It’s easy to see where we have been, but much harder to predict where we are going. Earlier this year we had tons of financial “gurus” projecting bread lines, deflation and economic Armaggedon. Smaller investors, scared stiff by these predictions fled stocks at precisely the wrong time, March ninth, turning almost exclusively to longer-term bonds. Our twenty-plus years of experience industry has taught us many lessons, but one stands out at the current time and that is “as difficult as it can be, make certain to keep your head when everyone about you is losing theirs.” That is exactly what successful investors do.
For example, at the close of trading on March ninth, on a per share basis household names such as General Electric was at $7.41; Apple Computer at $83.11; Nike at $38.57; JP Morgan Chase $15.90; Pepsi $45.81 and Johnson & Johnson closed at $46.91.
A mere two months later General Electric has risen 82.32% to close at $13.51; Apple Computer is up 69.59% to $140.95; Nike is up 50.38% to close at $58.00 per share; JP Morgan Chase has skyrocketed 121.13% to close at $35.16; Pepsi is up 16.61% to $53.42 and Johnson & Johnson has risen 19.27% to close at $55.95.
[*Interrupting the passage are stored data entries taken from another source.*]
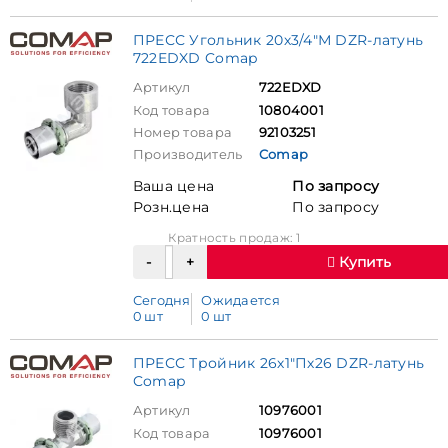
ПРЕСС Угольник 20х3/4"М DZR-латунь
722EDXD Comap
Артикул
722EDXD
Код товара
10804001
Номер товара
92103251
Производитель
Comap
Ваша цена
По запросу
Розн.цена
По запросу
Кратность продаж: 1
Купить
Сегодня
Ожидается
0 шт
0 шт
ПРЕСС Тройник 26х1"Пх26 DZR-латунь
Comap
Артикул
10976001
Код товара
10976001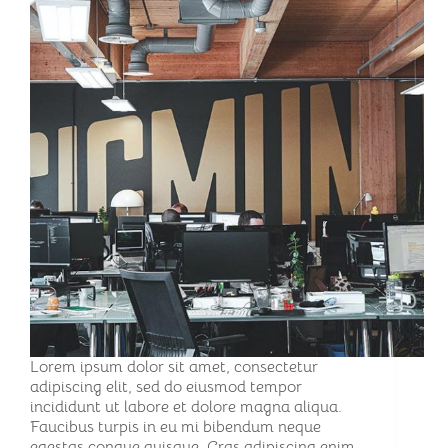
Lorem ipsum dolor sit amet, consectetur
adipiscing elit, sed do eiusmod tempor
incididunt ut labore et dolore magna aliqua.
Faucibus turpis in eu mi bibendum neque
egestas congue quisque. Cras adipiscing enim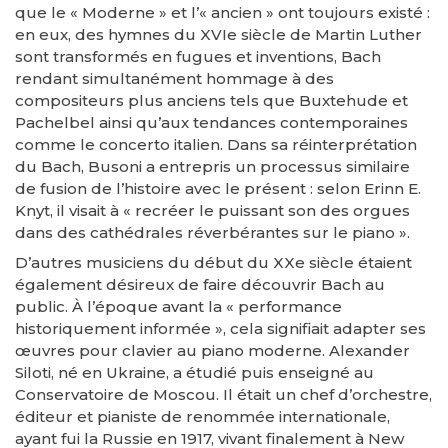
que le « Moderne » et l’« ancien » ont toujours existé :
en eux, des hymnes du XVIe siècle de Martin Luther
sont transformés en fugues et inventions, Bach
rendant simultanément hommage à des
compositeurs plus anciens tels que Buxtehude et
Pachelbel ainsi qu’aux tendances contemporaines
comme le concerto italien. Dans sa réinterprétation
du Bach, Busoni a entrepris un processus similaire
de fusion de l’histoire avec le présent : selon Erinn E.
Knyt, il visait à « recréer le puissant son des orgues
dans des cathédrales réverbérantes sur le piano ».
D’autres musiciens du début du XXe siècle étaient
également désireux de faire découvrir Bach au
public. À l’époque avant la « performance
historiquement informée », cela signifiait adapter ses
œuvres pour clavier au piano moderne. Alexander
Siloti, né en Ukraine, a étudié puis enseigné au
Conservatoire de Moscou. Il était un chef d’orchestre,
éditeur et pianiste de renommée internationale,
ayant fui la Russie en 1917, vivant finalement à New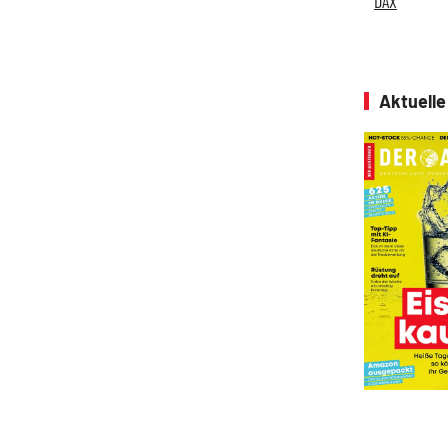
DAX
Aktuell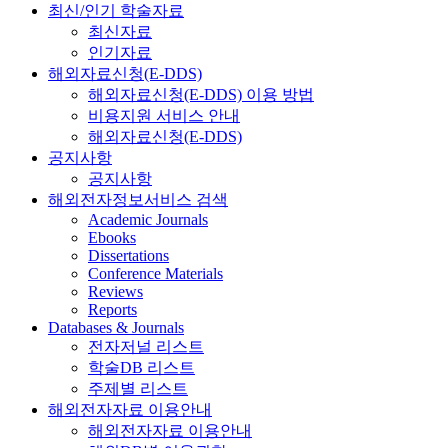
최신/인기 학술자료
최신자료
인기자료
해외자료신청(E-DDS)
해외자료신청(E-DDS) 이용 방법
비용지원 서비스 안내
해외자료신청(E-DDS)
공지사항
공지사항
해외전자정보서비스 검색
Academic Journals
Ebooks
Dissertations
Conference Materials
Reviews
Reports
Databases & Journals
전자저널 리스트
학술DB 리스트
주제별 리스트
해외전자자료 이용안내
해외전자자료 이용안내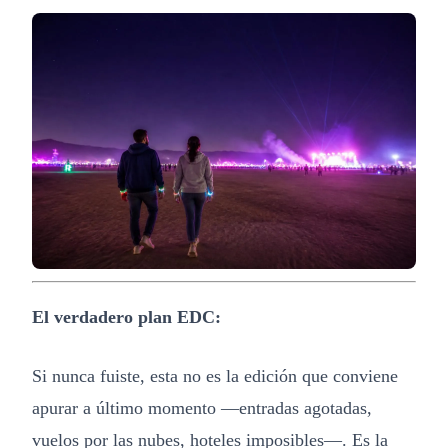
El verdadero plan EDC:
Si nunca fuiste, esta no es la edición que conviene
apurar a último momento —entradas agotadas,
vuelos por las nubes, hoteles imposibles—. Es la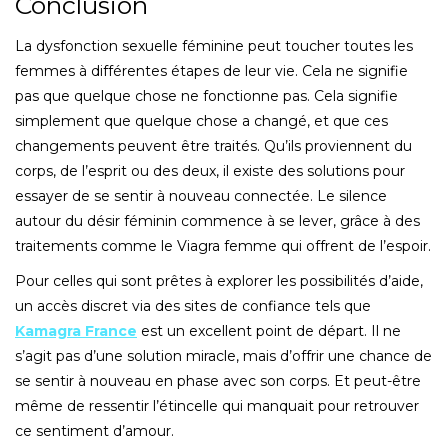
Conclusion
La dysfonction sexuelle féminine peut toucher toutes les
femmes à différentes étapes de leur vie. Cela ne signifie
pas que quelque chose ne fonctionne pas. Cela signifie
simplement que quelque chose a changé, et que ces
changements peuvent être traités. Qu’ils proviennent du
corps, de l’esprit ou des deux, il existe des solutions pour
essayer de se sentir à nouveau connectée. Le silence
autour du désir féminin commence à se lever, grâce à des
traitements comme le Viagra femme qui offrent de l’espoir.
Pour celles qui sont prêtes à explorer les possibilités d’aide,
un accès discret via des sites de confiance tels que
Kamagra France
est un excellent point de départ. Il ne
s’agit pas d’une solution miracle, mais d’offrir une chance de
se sentir à nouveau en phase avec son corps. Et peut-être
même de ressentir l’étincelle qui manquait pour retrouver
ce sentiment d’amour.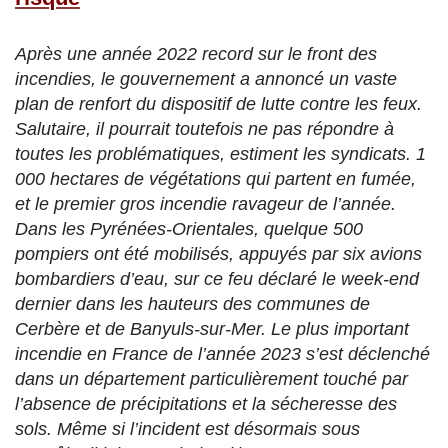
Après une année 2022 record sur le front des
incendies, le gouvernement a annoncé un vaste
plan de renfort du dispositif de lutte contre les feux.
Salutaire, il pourrait toutefois ne pas répondre à
toutes les problématiques, estiment les syndicats. 1
000 hectares de végétations qui partent en fumée,
et le premier gros incendie ravageur de l’année.
Dans les Pyrénées-Orientales, quelque 500
pompiers ont été mobilisés, appuyés par six avions
bombardiers d’eau, sur ce feu déclaré le week-end
dernier dans les hauteurs des communes de
Cerbère et de Banyuls-sur-Mer. Le plus important
incendie en France de l’année 2023 s’est déclenché
dans un département particulièrement touché par
l’absence de précipitations et la sécheresse des
sols. Même si l’incident est désormais sous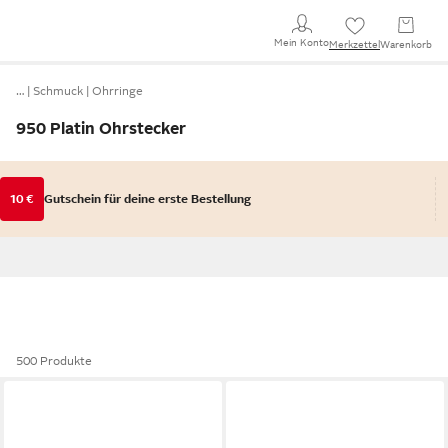
Mein Konto
Merkzettel
Warenkorb
…
Schmuck
Ohrringe
950 Platin Ohrstecker
10 €
Gutschein für deine erste Bestellung
500 Produkte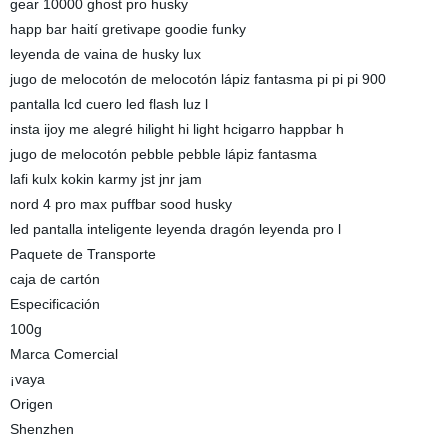
gear 10000 ghost pro husky
happ bar haití gretivape goodie funky
leyenda de vaina de husky lux
jugo de melocotón de melocotón lápiz fantasma pi pi pi 900
pantalla lcd cuero led flash luz l
insta ijoy me alegré hilight hi light hcigarro happbar h
jugo de melocotón pebble pebble lápiz fantasma
lafi kulx kokin karmy jst jnr jam
nord 4 pro max puffbar sood husky
led pantalla inteligente leyenda dragón leyenda pro l
Paquete de Transporte
caja de cartón
Especificación
100g
Marca Comercial
¡vaya
Origen
Shenzhen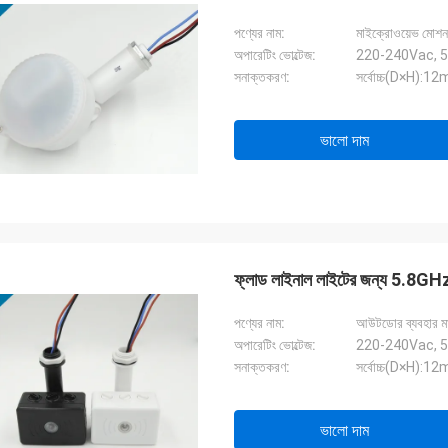
পণ্যের নাম:
মাইক্রোওয়েভ মোশন 
অপারেটিং ভোল্টেজ:
220-240Vac, 
সনাক্তকরণ:
সর্বোচ্চ(D×H):
ভালো দাম
ফ্লাড লাইনাল লাইটের জন্য 5.8G
পণ্যের নাম:
আউটডোর ব্যবহার মা
অপারেটিং ভোল্টেজ:
220-240Vac, 
সনাক্তকরণ:
সর্বোচ্চ(D×H):
ভালো দাম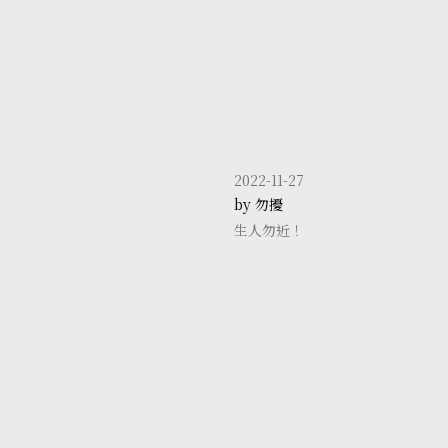
2022-11-27
by 勿擾
生人勿近！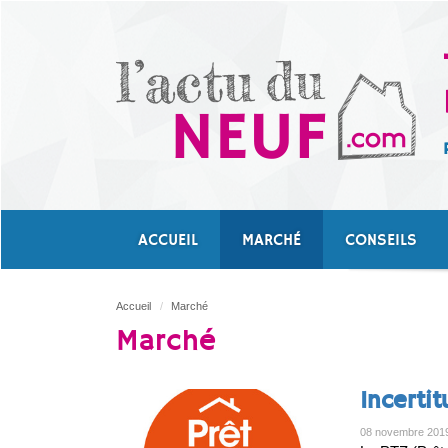
ACCUEIL
MARCHÉ
CONSEILS
Accueil
Marché
Marché
Incerti
08 novembre 201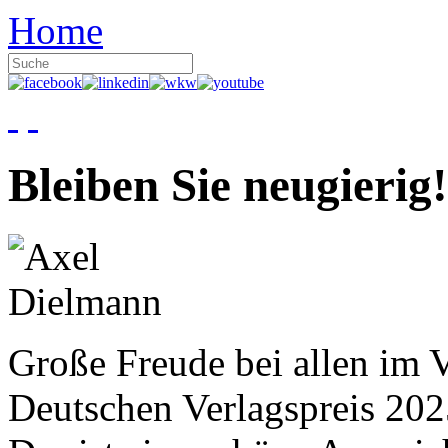
Home
Bleiben Sie neugierig!
Große Freude bei allen im V
Deutschen Verlagspreis 20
Also approximately two months ago interest rates on 30-year U.S. Treasury Bonds were substantially lower at 3.59 % and the price of high-yield bonds were in freefall. Today, the current yield on a 30-year U.S. Treasury stands at 4.61 % and junk bonds (aka high yield bonds are 12-15% higher). The principal value of long-term U.S. Treasuries has fallen dramatically at the same time that “riskier” junk bond investments flourished. Please keep in mind that during this period many investors were being counseled by their Investment Advisors to avoid risk by buying bonds at a point in time which was the exact opposite of what was going to work. Over the past decade that this column has appeared in The Record we have written about all types of risk (principal, interest rate and reinvestment to name a few).
THE BOTTOM LINE. Our reason behind the above few paragraphs is not to suggest that now is the time to buy stock or not to buy stocks or to buy or sell bonds. Our point is merely that investors have the tendency to zig when they should zag and vice versa, ultimately ensuring mediocre returns.
We believe that stock investors will be rewarded over extended periods of time but will be tested time and time again. “Patience is a virtue” is another saying which could be heard in the Fagan household and it’s the virtue most needed for success in the markets.